A first-grade teacher in the Devonshire Community Public School, part of Ottawa-Carleton District School Board network, had created a “poisoned environment,” contend the child’s parents, Jason and Pamela Buffone, by indoctrinating primary school kids regarding gender fluidity.

As visual aides, the teacher — identified only as J.B. — showed the class videos from the YouTube channel Queer Kid Stuff.

One of the videos, titled “He, She and They?!?—Gender: Queer Kid Stuff #2,” contained statements such as “some people aren’t boys or girls,” adding that there are people who do not “feel like a ‘she’ or a ‘he,’” and therefore might not have a gender.

According to what the girl related to her mother, the teacher told the children that “there is no such thing as girls and boys” and “girls are not real and boys are not real.”

After two months, the Buffones began to register the impact the lessons were having on their daughter, who began asking them why her identity as a girl was “not real.” She even asked if she could “go to a doctor” about the fact that she was a girl.

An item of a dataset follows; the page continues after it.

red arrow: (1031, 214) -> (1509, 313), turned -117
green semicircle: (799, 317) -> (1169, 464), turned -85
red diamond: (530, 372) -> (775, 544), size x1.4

The parents first asked for a meeting with JB to express their concerns regarding the gender material and the effect it was having on their daughter. At that meeting, JB told Mrs. Buffone that gender fluidity was part of the School Board policy, and that some children are struggling with the idea that gender is binary.

Having gotten nowhere, the Buffones next contacted the school principal, Julie Derbyshire, who explained to the parents that JB had initiated the lessons on gender to accommodate a child in the class who had expressed interest in self-expression as the opposite sex.

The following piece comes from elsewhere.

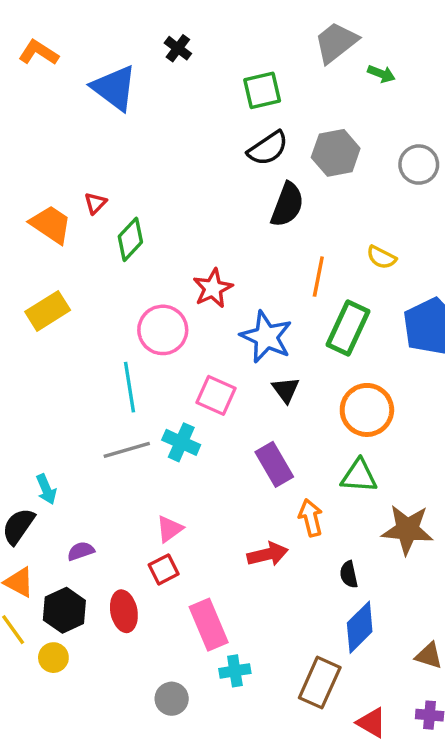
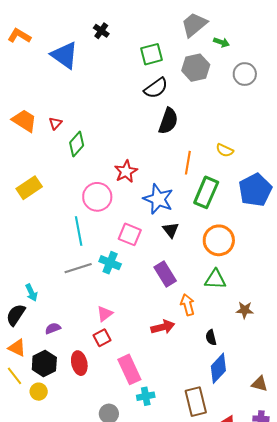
gray hexagon: (336, 153) -> (196, 68), moved
gray circle: (419, 165) -> (245, 74), moved
orange trapezoid: (51, 224) -> (24, 121), moved
brown star: (407, 530) -> (245, 310), size x0.6
brown rectangle: (320, 683) -> (196, 402), turned -36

The parents finally asked for a meeting with the Superintendent of the School Board and the Curriculum Superintendent, who denied their request, at which point the Buffones took their daughter out of the school.

According to the complaint filed in court: “The School Board did not agree to communicate with parents when sensitive discussions took place, nor did they agree to issue any directive or take corrective action in order to ensure that children of female gender identity were positively affirmed.”

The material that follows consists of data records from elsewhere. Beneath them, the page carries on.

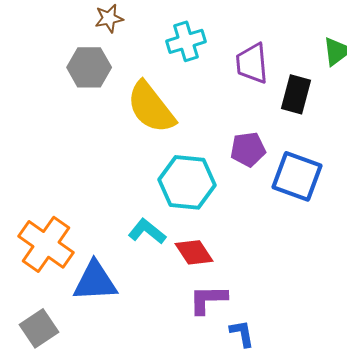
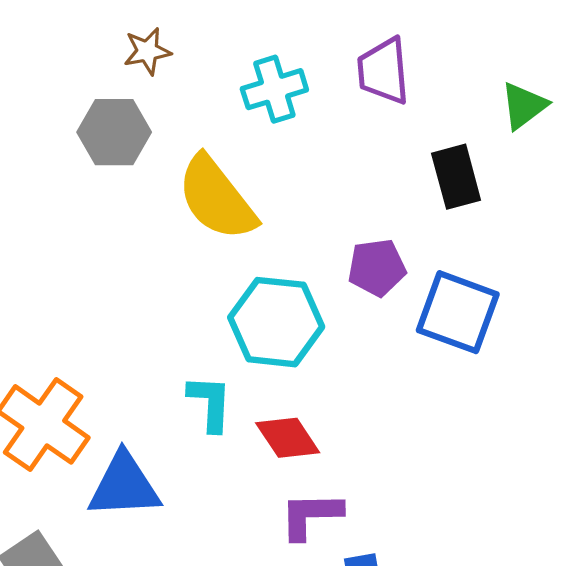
purple trapezoid: (252, 63) -> (383, 71), moved
black rectangle: (296, 94) -> (456, 177), turned -30
cyan L-shape: (147, 231) -> (210, 403), turned 54

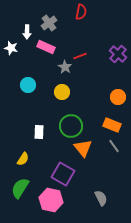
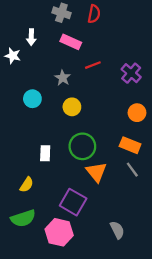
gray cross: (49, 23) -> (61, 13), moved, turned -35
pink rectangle: (46, 47) -> (71, 42), moved
purple cross: (118, 54) -> (131, 73), moved
gray star: (65, 67) -> (63, 78), moved
green semicircle: (20, 188) -> (23, 218), turned -140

The teacher “subjected N to ongoing discrimination on the basis of gender and gender identity, by a series of lessons that denied the existence of the female gender and biological sex and undermined the value of identifying as a female,” the complaint reads, action that was knowingly permitted by the principal and school board.

Through the court, the Buffones are seeking $5,000 in general damages and a judgment that requires the school board to “not devalue, deny, or undermine in any way the female gender identity.”

They also seek mandatory notice from teachers regarding any gender-identity lessons to be imparted, “including the teaching objectives and the materials that will be or have been used for such lessons.”

“I think you’ve got to get in front of it somehow,” Pamela Buffone told the Christian Post, when asked what she would advise parents who oppose teaching gender theory to young children.

“Be knowledgeable about trans-activism and read your school’s policies,” she said. “Ask them how they’re going to teach concepts like gender fluidity and don’t expose too much of your own position first. You’ll learn a lot from how they choose to answer your questions.”